Open Testware Reviews

Scripting Language Survey

Copyright 2004 by Tejas Software Consulting - All rights reserved.

Reviewed: 2004-January-7

Scripting languages are well-suited for many testing tasks. They are used to "glue" different programs together that need a little help integrating. They are also used to rapidly develop test harnesses, test data generators, and test scripts. In this survey I attempt to characterize what a scripting language is, and I present what I think are the languages and shells that you most need to be aware of.
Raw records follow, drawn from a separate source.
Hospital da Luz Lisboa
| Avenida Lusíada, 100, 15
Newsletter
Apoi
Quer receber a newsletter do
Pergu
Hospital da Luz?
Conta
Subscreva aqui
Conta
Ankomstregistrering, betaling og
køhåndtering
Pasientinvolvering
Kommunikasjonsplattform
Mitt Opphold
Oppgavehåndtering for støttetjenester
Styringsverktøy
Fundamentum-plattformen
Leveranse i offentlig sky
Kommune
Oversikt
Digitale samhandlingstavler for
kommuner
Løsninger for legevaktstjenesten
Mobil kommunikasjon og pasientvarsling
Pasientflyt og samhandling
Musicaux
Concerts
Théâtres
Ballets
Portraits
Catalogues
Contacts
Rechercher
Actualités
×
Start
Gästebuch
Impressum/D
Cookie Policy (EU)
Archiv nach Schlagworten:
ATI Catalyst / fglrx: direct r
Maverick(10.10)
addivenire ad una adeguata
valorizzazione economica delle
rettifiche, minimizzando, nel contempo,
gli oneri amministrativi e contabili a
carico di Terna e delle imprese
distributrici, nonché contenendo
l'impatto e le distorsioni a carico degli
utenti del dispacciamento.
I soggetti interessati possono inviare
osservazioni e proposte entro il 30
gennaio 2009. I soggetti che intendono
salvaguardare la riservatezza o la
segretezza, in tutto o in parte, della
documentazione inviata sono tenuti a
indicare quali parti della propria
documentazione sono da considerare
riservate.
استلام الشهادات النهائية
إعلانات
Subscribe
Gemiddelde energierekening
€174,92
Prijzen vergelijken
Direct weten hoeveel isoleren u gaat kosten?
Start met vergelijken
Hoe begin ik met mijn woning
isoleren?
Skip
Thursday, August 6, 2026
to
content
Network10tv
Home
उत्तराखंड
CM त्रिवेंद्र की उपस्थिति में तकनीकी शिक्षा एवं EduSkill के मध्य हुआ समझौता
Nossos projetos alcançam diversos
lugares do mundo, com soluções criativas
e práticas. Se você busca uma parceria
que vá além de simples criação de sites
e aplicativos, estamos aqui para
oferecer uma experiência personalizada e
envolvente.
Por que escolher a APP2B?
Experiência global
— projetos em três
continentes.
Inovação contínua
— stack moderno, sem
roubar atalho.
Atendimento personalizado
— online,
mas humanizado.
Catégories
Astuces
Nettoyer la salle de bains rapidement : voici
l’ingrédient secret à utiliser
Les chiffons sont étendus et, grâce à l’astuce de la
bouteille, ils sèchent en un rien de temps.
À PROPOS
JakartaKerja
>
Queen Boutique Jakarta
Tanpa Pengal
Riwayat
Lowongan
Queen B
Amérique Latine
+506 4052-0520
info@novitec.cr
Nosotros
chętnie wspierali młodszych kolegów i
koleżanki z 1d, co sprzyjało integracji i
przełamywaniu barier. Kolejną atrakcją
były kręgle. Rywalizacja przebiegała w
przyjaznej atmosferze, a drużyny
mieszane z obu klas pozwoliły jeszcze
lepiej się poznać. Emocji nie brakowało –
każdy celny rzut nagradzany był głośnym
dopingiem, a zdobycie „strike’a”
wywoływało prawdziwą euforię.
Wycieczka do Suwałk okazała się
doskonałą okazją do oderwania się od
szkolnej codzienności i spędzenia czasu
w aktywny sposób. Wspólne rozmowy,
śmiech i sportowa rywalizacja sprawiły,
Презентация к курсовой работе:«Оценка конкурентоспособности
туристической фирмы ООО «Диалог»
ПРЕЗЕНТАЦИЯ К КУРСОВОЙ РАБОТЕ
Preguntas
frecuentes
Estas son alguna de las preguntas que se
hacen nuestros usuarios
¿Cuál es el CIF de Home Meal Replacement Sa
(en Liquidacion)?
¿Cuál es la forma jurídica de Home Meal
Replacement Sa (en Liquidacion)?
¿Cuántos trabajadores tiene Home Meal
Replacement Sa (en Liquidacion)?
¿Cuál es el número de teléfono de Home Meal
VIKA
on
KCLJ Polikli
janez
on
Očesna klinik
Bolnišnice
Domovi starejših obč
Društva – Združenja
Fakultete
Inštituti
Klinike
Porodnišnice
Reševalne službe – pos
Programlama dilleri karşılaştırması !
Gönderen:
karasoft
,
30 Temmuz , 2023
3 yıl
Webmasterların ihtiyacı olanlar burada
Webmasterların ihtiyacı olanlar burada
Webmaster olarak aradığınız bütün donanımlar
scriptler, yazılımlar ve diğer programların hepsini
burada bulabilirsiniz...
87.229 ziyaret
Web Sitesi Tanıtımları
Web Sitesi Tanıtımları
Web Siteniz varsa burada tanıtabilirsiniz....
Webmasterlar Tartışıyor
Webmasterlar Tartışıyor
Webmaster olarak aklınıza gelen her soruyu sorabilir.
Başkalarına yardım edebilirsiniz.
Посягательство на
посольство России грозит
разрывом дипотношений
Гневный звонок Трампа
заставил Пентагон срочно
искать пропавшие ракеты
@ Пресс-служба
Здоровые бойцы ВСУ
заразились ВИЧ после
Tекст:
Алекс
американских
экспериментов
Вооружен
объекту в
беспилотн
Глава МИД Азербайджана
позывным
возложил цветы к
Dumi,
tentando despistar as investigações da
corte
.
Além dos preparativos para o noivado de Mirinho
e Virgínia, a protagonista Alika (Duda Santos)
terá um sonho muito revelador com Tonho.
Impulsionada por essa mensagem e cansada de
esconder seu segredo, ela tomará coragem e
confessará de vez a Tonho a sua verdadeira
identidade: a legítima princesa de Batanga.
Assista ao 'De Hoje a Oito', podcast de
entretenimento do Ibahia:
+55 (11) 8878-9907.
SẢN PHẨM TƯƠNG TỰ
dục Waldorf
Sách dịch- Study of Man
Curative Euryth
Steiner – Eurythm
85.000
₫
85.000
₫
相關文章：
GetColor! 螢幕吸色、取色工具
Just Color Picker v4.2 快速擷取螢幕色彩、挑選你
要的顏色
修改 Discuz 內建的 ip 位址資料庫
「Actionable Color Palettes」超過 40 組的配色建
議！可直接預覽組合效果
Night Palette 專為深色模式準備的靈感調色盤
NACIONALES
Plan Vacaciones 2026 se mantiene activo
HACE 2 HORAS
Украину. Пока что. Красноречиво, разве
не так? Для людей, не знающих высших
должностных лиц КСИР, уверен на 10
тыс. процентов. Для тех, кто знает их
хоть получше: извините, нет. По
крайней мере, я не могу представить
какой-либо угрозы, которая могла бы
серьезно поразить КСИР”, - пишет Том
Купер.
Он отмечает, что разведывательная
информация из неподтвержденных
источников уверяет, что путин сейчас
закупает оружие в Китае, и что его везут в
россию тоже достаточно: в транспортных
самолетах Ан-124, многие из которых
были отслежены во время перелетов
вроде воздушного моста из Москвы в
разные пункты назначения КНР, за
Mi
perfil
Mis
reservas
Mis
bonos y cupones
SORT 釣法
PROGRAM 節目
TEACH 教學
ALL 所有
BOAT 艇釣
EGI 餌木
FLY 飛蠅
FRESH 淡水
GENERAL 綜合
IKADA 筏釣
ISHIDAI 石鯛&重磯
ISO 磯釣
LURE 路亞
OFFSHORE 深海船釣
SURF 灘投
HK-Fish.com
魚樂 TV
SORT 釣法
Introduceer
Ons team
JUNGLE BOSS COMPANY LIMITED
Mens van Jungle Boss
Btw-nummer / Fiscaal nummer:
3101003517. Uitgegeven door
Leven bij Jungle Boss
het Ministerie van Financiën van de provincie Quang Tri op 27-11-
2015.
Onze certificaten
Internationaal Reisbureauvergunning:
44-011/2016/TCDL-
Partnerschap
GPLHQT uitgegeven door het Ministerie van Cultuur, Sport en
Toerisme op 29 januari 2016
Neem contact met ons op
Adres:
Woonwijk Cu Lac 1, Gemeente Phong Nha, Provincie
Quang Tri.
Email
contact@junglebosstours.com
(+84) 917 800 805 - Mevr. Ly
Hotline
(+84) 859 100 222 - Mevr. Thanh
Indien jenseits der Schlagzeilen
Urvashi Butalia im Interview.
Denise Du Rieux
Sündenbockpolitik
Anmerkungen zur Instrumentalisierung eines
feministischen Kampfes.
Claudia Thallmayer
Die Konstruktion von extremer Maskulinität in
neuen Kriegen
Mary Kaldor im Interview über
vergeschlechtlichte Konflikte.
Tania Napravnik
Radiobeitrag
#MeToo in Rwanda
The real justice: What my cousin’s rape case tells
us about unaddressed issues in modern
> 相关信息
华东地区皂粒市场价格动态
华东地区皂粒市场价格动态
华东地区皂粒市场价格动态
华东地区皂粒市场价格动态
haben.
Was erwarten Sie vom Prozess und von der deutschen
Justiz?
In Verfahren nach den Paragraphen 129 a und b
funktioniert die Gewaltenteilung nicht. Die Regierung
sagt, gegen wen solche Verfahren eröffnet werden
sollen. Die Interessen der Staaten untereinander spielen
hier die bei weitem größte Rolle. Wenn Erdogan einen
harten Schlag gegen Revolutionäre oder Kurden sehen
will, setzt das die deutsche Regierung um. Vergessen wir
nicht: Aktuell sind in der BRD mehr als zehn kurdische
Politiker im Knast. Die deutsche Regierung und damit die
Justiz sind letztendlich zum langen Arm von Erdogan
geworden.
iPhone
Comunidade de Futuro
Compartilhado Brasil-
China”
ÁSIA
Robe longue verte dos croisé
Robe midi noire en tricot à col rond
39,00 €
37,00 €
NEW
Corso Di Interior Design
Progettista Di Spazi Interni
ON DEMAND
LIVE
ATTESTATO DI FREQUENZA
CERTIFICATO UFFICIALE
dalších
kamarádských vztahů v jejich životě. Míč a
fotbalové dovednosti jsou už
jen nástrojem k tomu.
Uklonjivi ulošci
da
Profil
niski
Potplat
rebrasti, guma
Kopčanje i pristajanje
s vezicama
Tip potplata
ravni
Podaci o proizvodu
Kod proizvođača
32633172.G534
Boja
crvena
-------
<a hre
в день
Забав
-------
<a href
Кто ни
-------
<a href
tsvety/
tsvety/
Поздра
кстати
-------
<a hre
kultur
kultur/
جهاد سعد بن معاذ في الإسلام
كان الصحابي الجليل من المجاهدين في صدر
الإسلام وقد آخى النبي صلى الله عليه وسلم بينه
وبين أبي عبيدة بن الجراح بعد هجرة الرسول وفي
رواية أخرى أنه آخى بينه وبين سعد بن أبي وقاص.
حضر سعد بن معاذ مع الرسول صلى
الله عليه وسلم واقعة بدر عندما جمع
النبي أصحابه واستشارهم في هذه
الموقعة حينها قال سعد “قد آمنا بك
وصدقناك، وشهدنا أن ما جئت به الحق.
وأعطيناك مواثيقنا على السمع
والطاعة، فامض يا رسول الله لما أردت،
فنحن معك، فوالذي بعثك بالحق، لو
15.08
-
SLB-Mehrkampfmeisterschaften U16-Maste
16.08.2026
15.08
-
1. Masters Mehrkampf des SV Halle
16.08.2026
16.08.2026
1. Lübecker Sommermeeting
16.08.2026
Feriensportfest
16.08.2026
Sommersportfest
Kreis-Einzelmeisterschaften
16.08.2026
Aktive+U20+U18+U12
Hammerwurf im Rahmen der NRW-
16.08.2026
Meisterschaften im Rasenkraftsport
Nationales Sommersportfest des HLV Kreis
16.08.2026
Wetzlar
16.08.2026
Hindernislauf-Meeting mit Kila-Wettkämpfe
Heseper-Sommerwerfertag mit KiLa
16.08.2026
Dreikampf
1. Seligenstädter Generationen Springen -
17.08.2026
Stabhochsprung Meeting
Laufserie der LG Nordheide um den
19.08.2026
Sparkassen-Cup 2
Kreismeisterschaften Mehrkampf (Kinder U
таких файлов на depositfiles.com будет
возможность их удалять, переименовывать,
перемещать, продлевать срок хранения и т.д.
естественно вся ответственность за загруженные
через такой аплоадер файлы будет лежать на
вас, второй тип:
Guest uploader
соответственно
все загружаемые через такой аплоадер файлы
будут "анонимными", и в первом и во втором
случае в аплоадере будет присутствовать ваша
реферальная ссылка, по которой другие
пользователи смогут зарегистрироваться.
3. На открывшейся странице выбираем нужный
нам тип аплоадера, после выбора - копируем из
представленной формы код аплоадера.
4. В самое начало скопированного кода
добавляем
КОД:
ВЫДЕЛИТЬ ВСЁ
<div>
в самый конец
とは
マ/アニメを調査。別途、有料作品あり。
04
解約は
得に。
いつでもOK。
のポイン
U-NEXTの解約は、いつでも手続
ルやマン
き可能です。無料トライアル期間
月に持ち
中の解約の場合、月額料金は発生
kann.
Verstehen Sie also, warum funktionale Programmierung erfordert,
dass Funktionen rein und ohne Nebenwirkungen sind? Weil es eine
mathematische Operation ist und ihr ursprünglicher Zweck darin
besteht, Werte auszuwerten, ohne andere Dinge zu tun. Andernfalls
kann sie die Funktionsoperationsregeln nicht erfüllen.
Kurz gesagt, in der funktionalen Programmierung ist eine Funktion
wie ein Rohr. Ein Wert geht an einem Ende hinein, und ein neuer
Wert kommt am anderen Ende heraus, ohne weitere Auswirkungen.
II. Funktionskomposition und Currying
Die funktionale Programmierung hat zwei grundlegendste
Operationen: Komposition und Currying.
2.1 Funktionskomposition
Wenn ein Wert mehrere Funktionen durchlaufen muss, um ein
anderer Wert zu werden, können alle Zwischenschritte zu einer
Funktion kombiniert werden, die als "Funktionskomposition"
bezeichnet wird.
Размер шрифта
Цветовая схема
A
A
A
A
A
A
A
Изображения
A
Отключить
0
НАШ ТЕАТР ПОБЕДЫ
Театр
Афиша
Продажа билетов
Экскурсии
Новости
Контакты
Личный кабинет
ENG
There are a few scripting languages that are bundled with certain operating systems, and thus widely accessible, but do not qualify as freeware. So popular languages like VBScript and AppleScript are not included here. All of the languages listed here may be used on a multitude of operating systems.

About scripting languages

What is a scripting language? A precise definition is hard to pin down, but I'll give it a try. Scripting languages allow you to accomplish simple tasks with a minimum amount of code. You can usually write a program that prints "Hello, world" to a terminal with a single line of code in a scripting language, while it generally takes three to ten times as much code in a language like C, C++, or Java, and you have to know much more about the language in order to complete your first simple program. Part of the reason for this is the fact that scripting languages tend to be weakly typed, meaning you don't have to work as hard to declare and match up your data types. Also, script code generally doesn't have to be wrapped inside a "main" function, so that reduces some superfluous syntax.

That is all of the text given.